We further investigated whether the MGEs carried by ARG-4 were also present in the SWP strains and whether they had diversified. The rep21 plasmid was conserved with the pTCH60 and pWBG10049 plasmids from SWP strains (>99% sequence identity). Likewise, the SaPI (intSaPI3-like) harbored by clade ARG-4 was conserved with those found on strains from the SWP lineage as well as on USA500 strain MN-1310 (36) (>99% sequence identity) (see Fig. S5). Surprisingly, the PVL-encoding phage type differed between clade ARG-4 and SWP strains (Tables S2 and S3). Despite having the same lukSF-PVL haplotype (H2a), the majority of clade ARG-4 harbor PVL phages with icosahedral heads (phiPVL-CN125-like; NC_012784), whereas older genomes of the SWP lineage harbor PVL phages with elongated heads (phiPVL-TCH60-like).

FIG S5

Comparison of intSaPI3-like pathogenicity islands visualized with ACT. The red vertical blocks indicate conserved regions detected by pairwise BLASTN comparisons. SaPI Tokio 11212 (accession AB860416) is a pathogenicity island from staphylococcal food poisoning isolates. UBA71 (accession ERR3290891) is a representative strain from clade ARG-4. TCH60 (accession SRR014925) and NRS484 (accession SRR1955626) are two strains belonging to CC30 SWP lineage. MN1310 (accession SRR3418435) is a strain belonging to CC8 lineage. Download FIG S5, TIF file, 0.8 MB ^{(810.4KB, tif)} .
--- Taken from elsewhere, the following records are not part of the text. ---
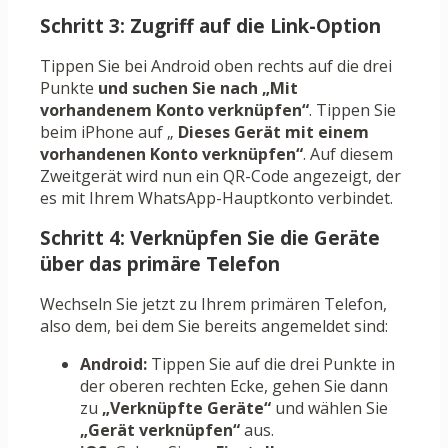
Schritt 3: Zugriff auf die Link-Option
Tippen Sie bei Android oben rechts auf die drei
Punkte
und suchen Sie nach „Mit
vorhandenem Konto verknüpfen“
. Tippen Sie
beim iPhone auf „
Dieses Gerät mit einem
vorhandenen Konto verknüpfen“
. Auf diesem
Zweitgerät wird nun ein QR-Code angezeigt, der
es mit Ihrem WhatsApp-Hauptkonto verbindet.
Schritt 4: Verknüpfen Sie die Geräte
über das primäre Telefon
Wechseln Sie jetzt zu Ihrem primären Telefon,
also dem, bei dem Sie bereits angemeldet sind:
Android:
Tippen Sie auf die drei Punkte in
der oberen rechten Ecke, gehen Sie dann
zu
„Verknüpfte Geräte“
und wählen Sie
„Gerät verknüpfen“
aus.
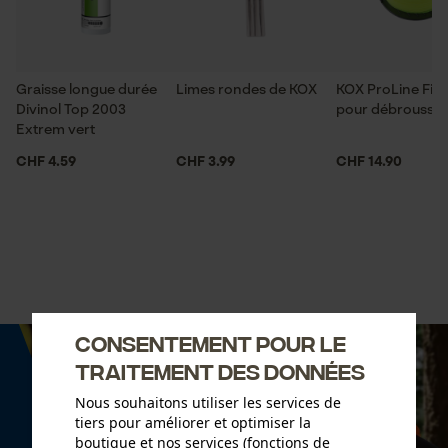
Graisse longue durée
Limes rondes de KOX
KOX ProLine Fil 
Divinol Top 2003
pour débroussail
Extrem vert
CHF 4.59
CHF 3.99
CHF 14.90
Consentement pour le
traitement des données
Nous souhaitons utiliser les services de
tiers pour améliorer et optimiser la
boutique et nos services (fonctions de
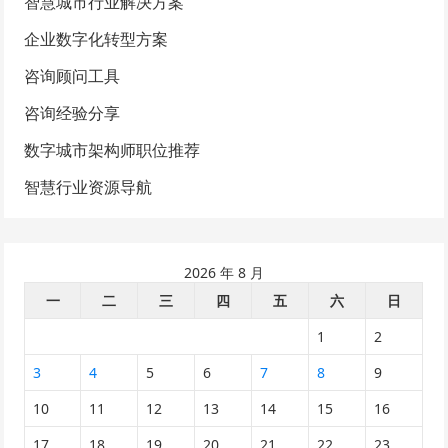
智慧城市行业解决方案
企业数字化转型方案
咨询顾问工具
咨询经验分享
数字城市架构师职位推荐
智慧行业资源导航
2026 年 8 月
一
二
三
四
五
六
日
1
2
3
4
5
6
7
8
9
10
11
12
13
14
15
16
17
18
19
20
21
22
23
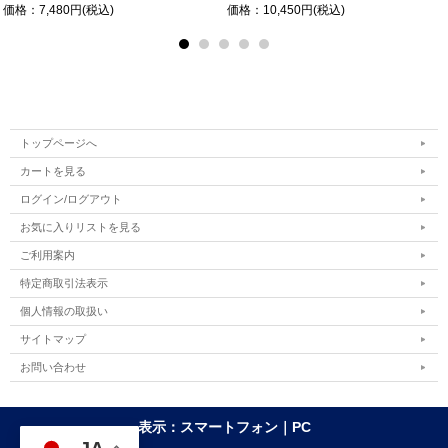
価格：7,480円(税込)
価格：10,450円(税込)
トップページへ
カートを見る
ログイン/ログアウト
お気に入りリストを見る
ご利用案内
特定商取引法表示
個人情報の取扱い
サイトマップ
お問い合わせ
表示：スマートフォン｜
PC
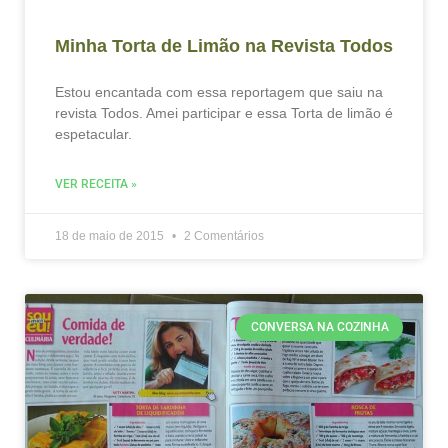
Minha Torta de Limão na Revista Todos
Estou encantada com essa reportagem que saiu na
revista Todos. Amei participar e essa Torta de limão é
espetacular.
VER RECEITA »
18 de maio de 2015
2 Comentários
CONVERSA NA COZINHA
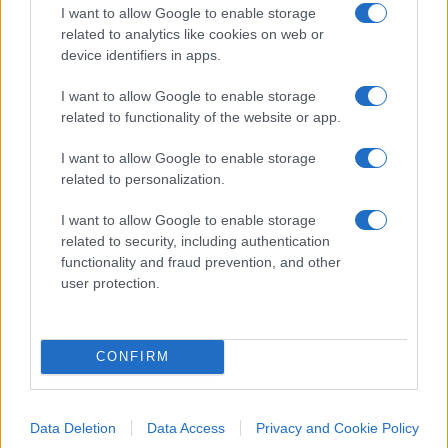
La sperequazione
I want to allow Google to enable storage
related to analytics like cookies on web or
Qui la difformità cessa di essere accademica. Il
device identifiers in apps.
100 e la lode non sono orpelli estetici ma
I want to allow Google to enable storage
dischiudono l’Albo Nazionale delle Eccellenze, gli
related to functionality of the website or app.
esoneri dalle tasse universitarie, le borse di
studio, la Carta del Merito da 500 euro. Chi è
I want to allow Google to enable storage
related to personalization.
valutato con severità paga due volte: perde il
riconoscimento e finanzia, con il proprio rigore, la
I want to allow Google to enable storage
munificenza altrui.
Lo studente scrupoloso del
related to security, including authentication
functionality and fraud prevention, and other
Nord, fermato a un 98 misurato col bilancino,
user protection.
resta a mani vuote
; il coetaneo gratificato da
una commissione prodiga incassa bonus e
precedenze. E quei benefici non piovono dal cielo:
CONFIRM
attingono a fondi contingentati, per cui il
vantaggio immeritato di uno diventa il diritto
negato di un altro. La meritocrazia, invocata come
Data Deletion
Data Access
Privacy and Cookie Policy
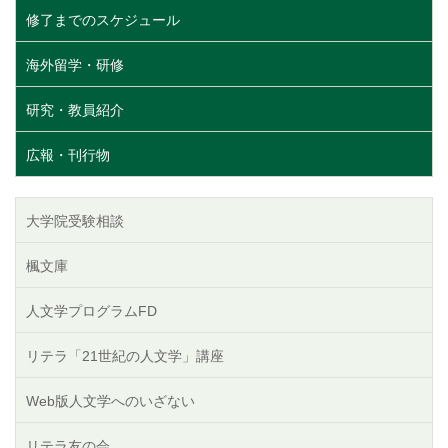
修了までのスケジュール
海外留学・研修
研究・教員紹介
広報・刊行物
大学院受験相談
楓文庫
人文学プログラムFD
リテラ「21世紀の人文学」講座
Web版人文学へのいざない
リテラ友の会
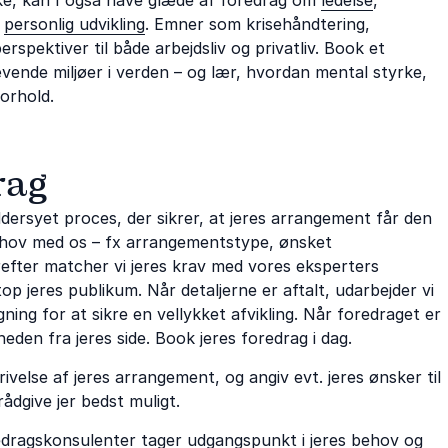
g
personlig udvikling
. Emner som krisehåndtering,
spektiver til både arbejdsliv og privatliv. Book et
ævende miljøer i verden – og lær, hvordan mental styrke,
forhold.
rag
ersyet proces, der sikrer, at jeres arrangement får den
 behov med os – fx arrangementstype, ønsket
erefter matcher vi jeres krav med vores eksperters
p jeres publikum. Når detaljerne er aftalt, udarbejder vi
ing for at sikre en vellykket afvikling. Når foredraget er
heden fra jeres side. Book jeres foredrag i dag.
ivelse af jeres arrangement, og angiv evt. jeres ønsker til
rådgive jer bedst muligt.
edragskonsulenter tager udgangspunkt i jeres behov og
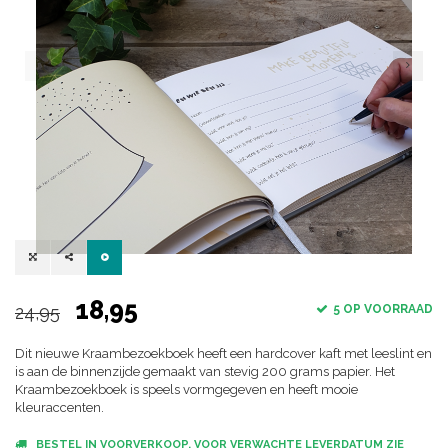
18,95
24,95
5 OP VOORRAAD
Dit nieuwe Kraambezoekboek heeft een hardcover kaft met leeslint en
is aan de binnenzijde gemaakt van stevig 200 grams papier. Het
Kraambezoekboek is speels vormgegeven en heeft mooie
kleuraccenten.
BESTEL IN VOORVERKOOP. VOOR VERWACHTE LEVERDATUM ZIE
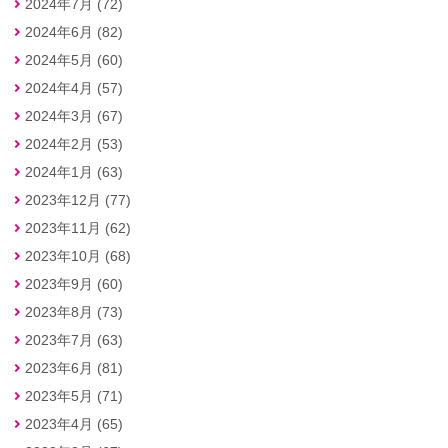
2024年7月 (72)
2024年6月 (82)
2024年5月 (60)
2024年4月 (57)
2024年3月 (67)
2024年2月 (53)
2024年1月 (63)
2023年12月 (77)
2023年11月 (62)
2023年10月 (68)
2023年9月 (60)
2023年8月 (73)
2023年7月 (63)
2023年6月 (81)
2023年5月 (71)
2023年4月 (65)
Copyright © 2021 Di Gregorio et al.

This content is distributed under the terms of the Creative Commons Attribution 4.0 International license.

TABLE S3

Characteristics of CC30 S. aureus global genomes included in the analysis. “yes,” presence of a genetic determinant; “no,” absence of a genetic determinant; ND, not determined; M, male; F, female; SLV, single locus variant; SSSI, skin and skin structure infection. Download Table S3, XLSX file, 0.1 MB ^{(21KB, xlsx)} .

Copyright © 2021 Di Gregorio et al.

This content is distributed under the terms of the Creative Commons Attribution 4.0 International license.

DISCUSSION

Clonal complex 30 (CC30) groups pandemic Staphylococcus aureus lineages that have been consistently reported from all continents (8, 37), including ST30-MRSA-IV, one of the most prevalent MRSA lineages in Argentina (13, 17). This is the first extensive genomic study of CC30 MRSA in Argentina, describing the genetic diversity, population structure, and genomic characteristics of strains collected between 2004 and 2015.

The CC30 population was composed of 4 major clades with different repertoires of AMR and virulence determinants and MGEs: ARG-1 (CC30-IVc-spa t012), ARG-2 (ST30-IVc spa t021 and related), ARG-3 (ST30-IVh/j-spa t021 and related), and ARG-4 (CC30-IVc-spa t019 and related) (Fig. 1 and 2; Table 1). Previous surveillance studies documented the presence of ST30-MRSA-IV-spa t019 as a prevalent clone in the country and detected ST30-MRSA-IV with spa t021 and/or t012 as minority clones (12, 13, 17).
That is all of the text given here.